Botanical information is also provided through the representation of trees characterizing each of the mapped parks allowing people to understand the botanical and landscape heritage of Bologna's gardens, even for those who do not see.


Walking in a park in Bologna

To describe parks, it was chosen to use the text found on green signs placed at the entrance gates – which may be inaccessible not only for visually impaired people, but anyone, because they are damaged or illegible – ensuring that the experience is as inclusive as possible for everyone. In parks where it was not possible to use these signs because there was none, an introductory text was written relating to their historical and environmental characteristics.

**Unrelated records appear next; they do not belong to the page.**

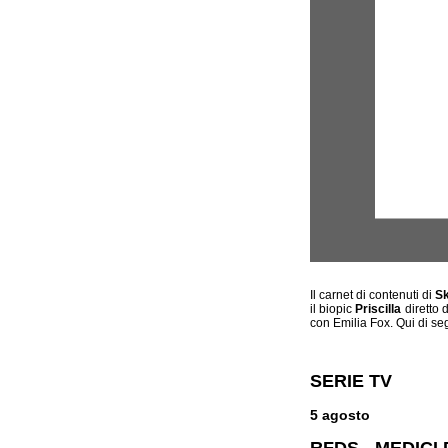
Il carnet di contenuti di
S
il biopic
Priscilla
diretto 
con Emilia Fox. Qui di seg
SERIE TV
5 agosto
RFDS - MEDICI 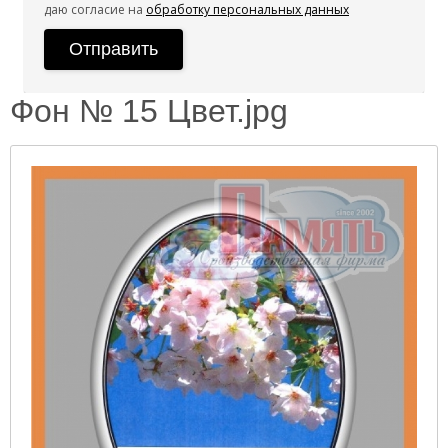
даю согласие на
обработку персональных данных
Фон № 15 Цвет.jpg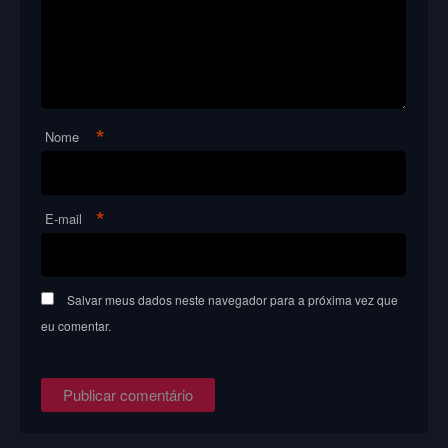
*
Nome
*
E-mail
Salvar meus dados neste navegador para a próxima vez que
eu comentar.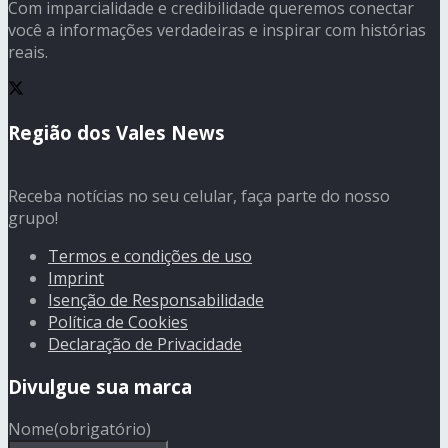
Com imparcialidade e credibilidade queremos conectar
você a informações verdadeiras e inspirar com histórias
reais.
Região dos Vales News
Receba notícias no seu celular, faça parte do nosso
grupo!
Termos e condições de uso
Imprint
Isenção de Responsabilidade
Política de Cookies
Declaração de Privacidade
Divulgue sua marca
Nome
(obrigatório)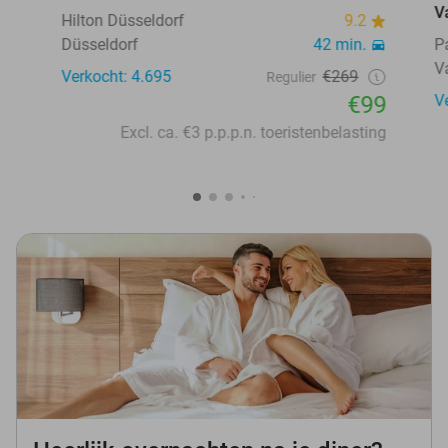
V
Hilton Düsseldorf
9.2
Düsseldorf
42 min.
P
V
Verkocht: 4.695
€269
Regulier
€99
V
Excl. ca. €3 p.p.p.n. toeristenbelasting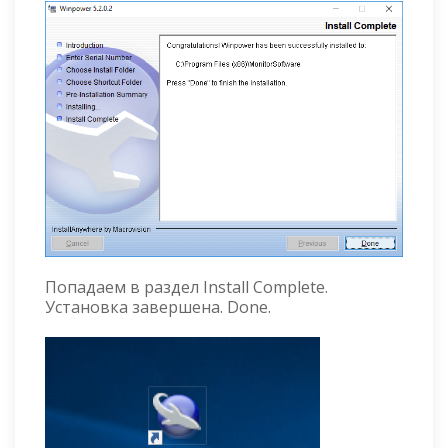
Попадаем в раздел Install Complete.
Установка завершена. Done.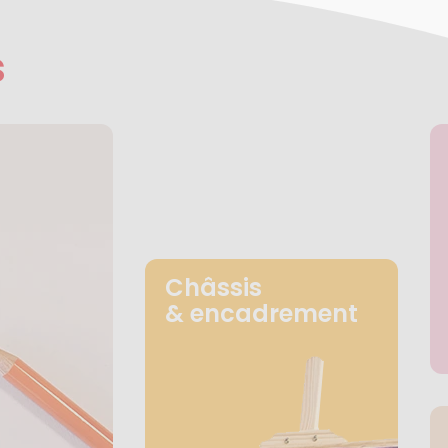
s
Châssis
& encadrement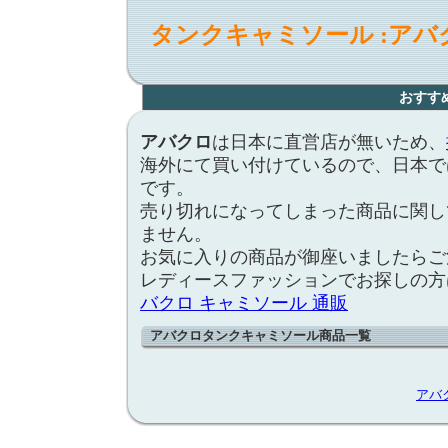
タンクキャミソール :ア
おすす
アバクロ
は日本に直営店が無いため、
海外にて買い付けているので、日本で
です。
売り切れになってしまった商品に関し
ません。
お気に入りの商品が御座いましたらご
レディースファッションでお探しの方
バクロ キャミソール 通販
アバクロタンクキャミソール商品一覧
アバ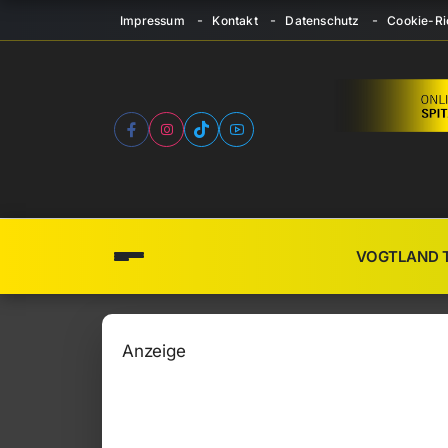
Impressum
Kontakt
Datenschutz
Cookie-Ric
VOGTLAND 
Anzeige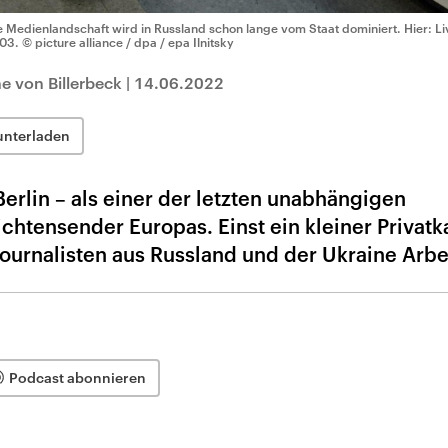
e Medienlandschaft wird in Russland schon lange vom Staat dominiert. Hier: Li
03.
© picture alliance / dpa / epa Ilnitsky
ne von Billerbeck
|
14.06.2022
unterladen
erlin – als einer der letzten unabhängigen
htensender Europas. Einst ein kleiner Privatk
ournalisten aus Russland und der Ukraine Arbe
Podcast abonnieren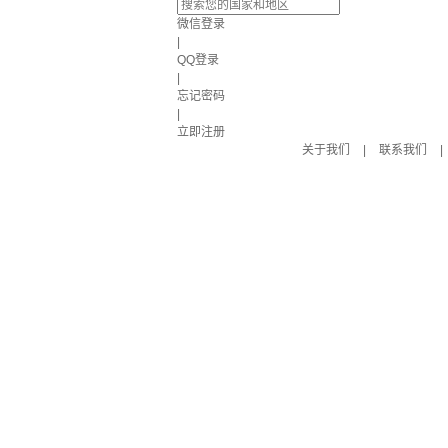
微信登录
|
QQ登录
|
忘记密码
|
立即注册
关于我们
|
联系我们
|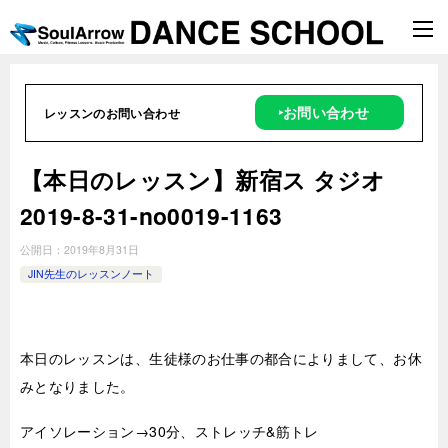
‣お問い合わせ
レッスンのお問い合わせ
【本日のレッスン】新宿ス タジオ
2019-8-31-no0019-1163
公開日：
2019年8月31日
JIN先生のレッスンノート
本日のレッスンは、生徒様のお仕事の都合によりまして、お休
みとなりました。
アイソレーション→30分、ストレッチ&筋トレ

Each map associated with its herbarium charts and descriptive text led to the development of the tactile guide Cammini in Verde [green paths]. In order to achieve this result, the first working stage was the mapping of the chosen green areas, to evaluate their usability and learn about their services. Eight visually impaired and blind people from Bologna and elsewhere participated in the development, as well as four persons with cognitive and physical disabilities who are guests at the residential centre Casa Rodari, managed by CADIAI, a social cooperative. Furthermore, some explorations for mapping were done with experts from, an association for the promotion of data transparency and collection for OpenStreetMap content and the integration of information useful in achieving accessibility.


Font type and size for texts in black were also determined to promote easy reading for as many people as possible: the EasyReading font is in fact a high-legibility typeface for people with low vision or dyslexia. Texts are also presented in braille, maps and legend are made on microcapsule paper and the herbarium graphs are made in relief print. The guide was printed and bound by Grafiche Zanini, while the tactile sections were made at the Institute for the Blind Francesco Cavazza.

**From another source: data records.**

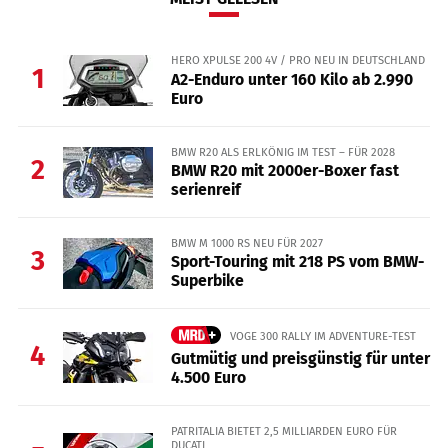
HERO XPULSE 200 4V / PRO NEU IN DEUTSCHLAND
1
A2-Enduro unter 160 Kilo ab 2.990
Euro
BMW R20 ALS ERLKÖNIG IM TEST – FÜR 2028
2
BMW R20 mit 2000er-Boxer fast
serienreif
BMW M 1000 RS NEU FÜR 2027
3
Sport-Touring mit 218 PS vom BMW-
Superbike
VOGE 300 RALLY IM ADVENTURE-TEST
4
Gutmütig und preisgünstig für unter
4.500 Euro
PATRITALIA BIETET 2,5 MILLIARDEN EURO FÜR
DUCATI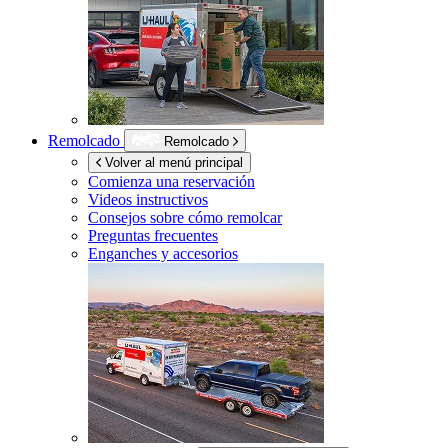
Remolcado
Remolcado
Volver al menú principal
Comienza una reservación
Videos instructivos
Consejos sobre cómo remolcar
Preguntas frecuentes
Enganches y accesorios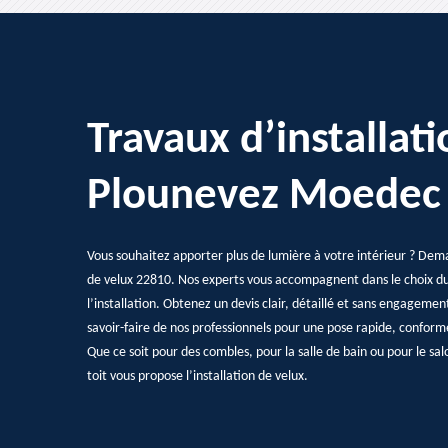
Travaux d’installat
Plounevez Moedec
Vous souhaitez apporter plus de lumière à votre intérieur ? De
de velux 22810. Nos experts vous accompagnent dans le choix du 
l’installation. Obtenez un devis clair, détaillé et sans engageme
savoir-faire de nos professionnels pour une pose rapide, confor
Que ce soit pour des combles, pour la salle de bain ou pour le sa
toit vous propose l’installation de velux.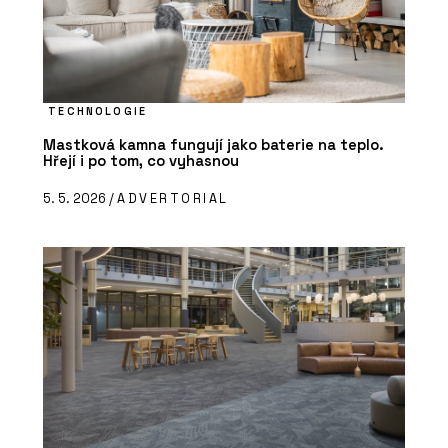
TECHNOLOGIE
Mastková kamna fungují jako baterie na teplo.
Hřejí i po tom, co vyhasnou
5. 5. 2026 /
ADVERTORIAL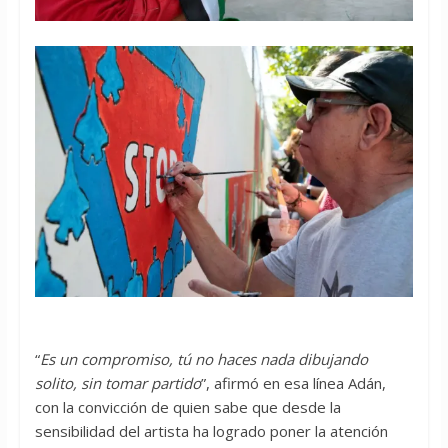
“
Es un compromiso, tú no haces nada dibujando
solito, sin tomar partido
”, afirmó en esa línea Adán,
con la convicción de quien sabe que desde la
sensibilidad del artista ha logrado poner la atención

The paper guide was introduced with a Facebook page and a website. For the necessary content, a training internship was developed for six visually impaired and blind people, all awaiting employment, to provide them with the basic skills to become social media strategists and copywriters.


Through the BolognAbile project, we like to think that it is possible to make Bologna a more inclusive city, enjoying its gardens as places of "living" culture, conceived and designed based on criteria of beauty, understood as a multisensory experience: not only a visual experience, but one extended to the perception of the atmosphere, as well as sound and tactile sensations.